■ **TASK STATEMENT**
Nothing but the pictures is dropped; write out all the remaining data below exactly.

■ **Stored items from a collection**
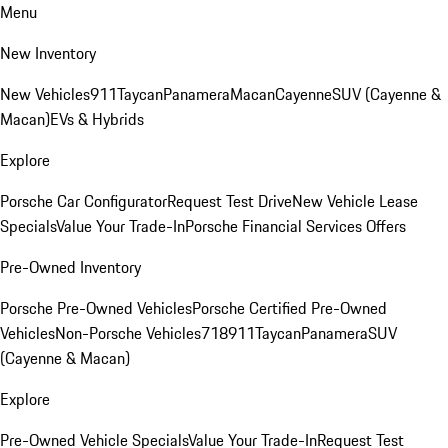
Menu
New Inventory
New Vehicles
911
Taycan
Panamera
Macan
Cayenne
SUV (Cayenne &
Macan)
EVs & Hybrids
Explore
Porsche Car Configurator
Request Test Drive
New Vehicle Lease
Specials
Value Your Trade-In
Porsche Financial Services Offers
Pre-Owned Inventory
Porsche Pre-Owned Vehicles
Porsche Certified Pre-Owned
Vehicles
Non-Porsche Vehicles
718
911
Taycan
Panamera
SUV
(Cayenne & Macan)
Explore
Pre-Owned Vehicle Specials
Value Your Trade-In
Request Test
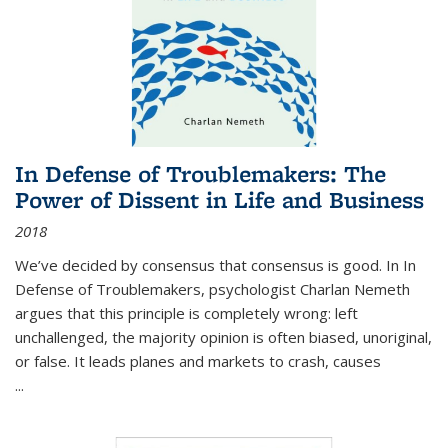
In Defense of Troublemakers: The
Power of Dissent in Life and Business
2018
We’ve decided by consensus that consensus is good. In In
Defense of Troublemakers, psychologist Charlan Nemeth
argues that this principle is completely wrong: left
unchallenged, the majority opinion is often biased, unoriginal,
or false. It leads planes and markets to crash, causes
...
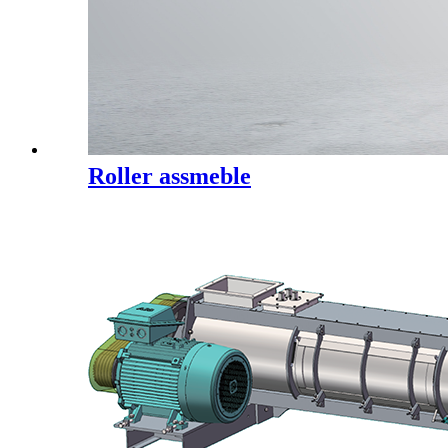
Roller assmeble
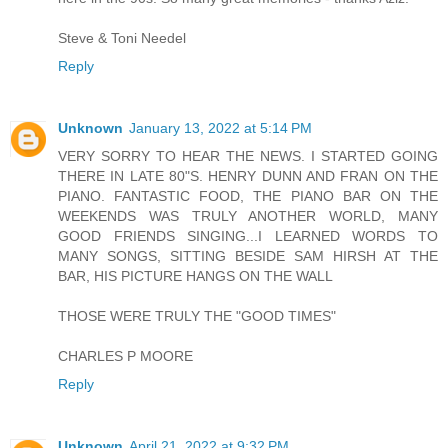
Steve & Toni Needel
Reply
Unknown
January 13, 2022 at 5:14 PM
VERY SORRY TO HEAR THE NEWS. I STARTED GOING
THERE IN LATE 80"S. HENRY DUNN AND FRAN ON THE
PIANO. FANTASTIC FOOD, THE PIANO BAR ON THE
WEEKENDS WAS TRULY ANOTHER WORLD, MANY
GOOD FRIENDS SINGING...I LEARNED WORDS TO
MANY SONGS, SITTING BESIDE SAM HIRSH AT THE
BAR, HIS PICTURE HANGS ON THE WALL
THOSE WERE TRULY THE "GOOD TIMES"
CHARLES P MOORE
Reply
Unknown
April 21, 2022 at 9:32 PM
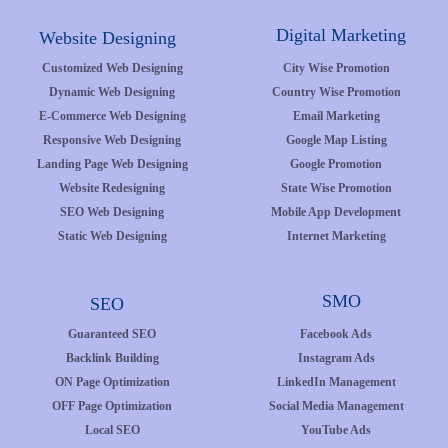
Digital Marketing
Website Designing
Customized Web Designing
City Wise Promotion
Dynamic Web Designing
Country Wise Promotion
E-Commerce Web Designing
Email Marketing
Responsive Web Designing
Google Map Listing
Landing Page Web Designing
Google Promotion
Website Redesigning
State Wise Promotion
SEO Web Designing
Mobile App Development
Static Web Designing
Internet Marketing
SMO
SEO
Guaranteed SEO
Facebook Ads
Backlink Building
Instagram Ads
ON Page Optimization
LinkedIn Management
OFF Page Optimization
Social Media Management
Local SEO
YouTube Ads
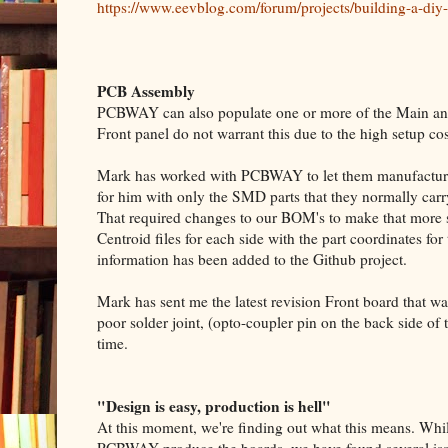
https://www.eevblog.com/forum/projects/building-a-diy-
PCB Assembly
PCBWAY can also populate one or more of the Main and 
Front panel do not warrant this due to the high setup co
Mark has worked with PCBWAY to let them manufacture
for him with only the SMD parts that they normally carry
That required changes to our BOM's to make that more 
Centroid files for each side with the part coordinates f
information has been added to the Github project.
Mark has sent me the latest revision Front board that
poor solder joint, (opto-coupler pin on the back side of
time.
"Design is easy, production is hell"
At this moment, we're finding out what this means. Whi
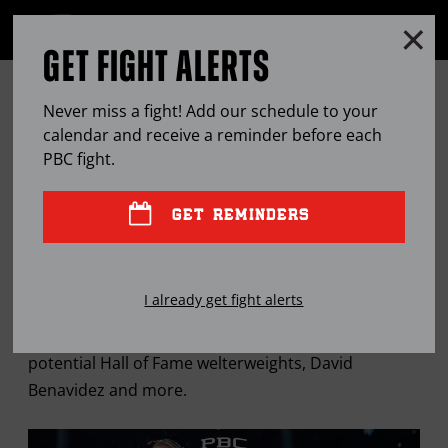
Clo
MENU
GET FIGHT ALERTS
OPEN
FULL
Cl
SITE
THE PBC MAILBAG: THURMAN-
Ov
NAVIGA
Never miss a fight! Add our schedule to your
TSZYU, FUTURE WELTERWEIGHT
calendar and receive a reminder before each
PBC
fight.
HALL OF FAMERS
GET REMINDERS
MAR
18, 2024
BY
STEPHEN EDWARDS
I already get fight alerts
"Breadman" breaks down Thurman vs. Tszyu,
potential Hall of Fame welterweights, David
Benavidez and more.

■ **EXPECTED ANSWER**
Menu
New Inventory
New Vehicles
911
Taycan
Panamera
Macan
Cayenne
SUV (Cayenne &
Macan)
EVs & Hybrids
Explore
Porsche Car Configurator
Request Test Drive
New Vehicle Lease
Specials
Value Your Trade-In
Porsche Financial Services Offers
Pre-Owned Inventory
Porsche Pre-Owned Vehicles
Porsche Certified Pre-Owned
Vehicles
Non-Porsche Vehicles
718
911
Taycan
Panamera
SUV
(Cayenne & Macan)
Explore
Pre-Owned Vehicle Specials
Value Your Trade-In
Request Test
In Defense of Troublemakers: The
Power of Dissent in Life and Business
2018
We’ve decided by consensus that consensus is good. In In
Defense of Troublemakers, psychologist Charlan Nemeth
argues that this principle is completely wrong: left
unchallenged, the majority opinion is often biased, unoriginal,
or false. It leads planes and markets to crash, causes
...
Roller assmeble
Steve & Toni Needel
Reply
Unknown
January 13, 2022 at 5:14 PM
VERY SORRY TO HEAR THE NEWS. I STARTED GOING
THERE IN LATE 80"S. HENRY DUNN AND FRAN ON THE
PIANO. FANTASTIC FOOD, THE PIANO BAR ON THE
WEEKENDS WAS TRULY ANOTHER WORLD, MANY
GOOD FRIENDS SINGING...I LEARNED WORDS TO
MANY SONGS, SITTING BESIDE SAM HIRSH AT THE
BAR, HIS PICTURE HANGS ON THE WALL
THOSE WERE TRULY THE "GOOD TIMES"
CHARLES P MOORE
Reply
Unknown
April 21, 2022 at 9:32 PM
Digital Marketing
Website Designing
Customized Web Designing
City Wise Promotion
Dynamic Web Designing
Country Wise Promotion
E-Commerce Web Designing
Email Marketing
Responsive Web Designing
Google Map Listing
Landing Page Web Designing
Google Promotion
Website Redesigning
State Wise Promotion
SEO Web Designing
Mobile App Development
Static Web Designing
Internet Marketing
SMO
SEO
Guaranteed SEO
Facebook Ads
Backlink Building
Instagram Ads
ON Page Optimization
LinkedIn Management
OFF Page Optimization
Social Media Management
Local SEO
YouTube Ads
https://www.eevblog.com/forum/projects/building-a-diy-
PCB Assembly
PCBWAY can also populate one or more of the Main and 
Front panel do not warrant this due to the high setup co
Mark has worked with PCBWAY to let them manufacture
for him with only the SMD parts that they normally carry
That required changes to our BOM's to make that more 
Centroid files for each side with the part coordinates f
information has been added to the Github project.
Mark has sent me the latest revision Front board that
poor solder joint, (opto-coupler pin on the back side of
time.
"Design is easy, production is hell"
At this moment, we're finding out what this means. Whi
Clo
MENU
GET FIGHT ALERTS
OPEN
FULL
Cl
SITE
THE PBC MAILBAG: THURMAN-
Ov
NAVIGA
Never miss a fight! Add our schedule to your
TSZYU, FUTURE WELTERWEIGHT
calendar and receive a reminder before each
PBC
fight.
HALL OF FAMERS
GET REMINDERS
MAR
18, 2024
BY
STEPHEN EDWARDS
I already get fight alerts
"Breadman" breaks down Thurman vs. Tszyu,
potential Hall of Fame welterweights, David
Benavidez and more.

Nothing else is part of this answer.